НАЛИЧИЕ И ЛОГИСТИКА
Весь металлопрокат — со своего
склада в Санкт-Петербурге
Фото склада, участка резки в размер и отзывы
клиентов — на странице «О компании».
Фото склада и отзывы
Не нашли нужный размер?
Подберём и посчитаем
================
▶ _TASK STATEMENT_:
Output the records exactly, including every line.

▶ _RESPONSE TO THE EXERCISE_:
НАЛИЧИЕ И ЛОГИСТИКА
Весь металлопрокат — со своего
склада в Санкт-Петербурге
Фото склада, участка резки в размер и отзывы
клиентов — на странице «О компании».
Фото склада и отзывы
Не нашли нужный размер?
Подберём и посчитаем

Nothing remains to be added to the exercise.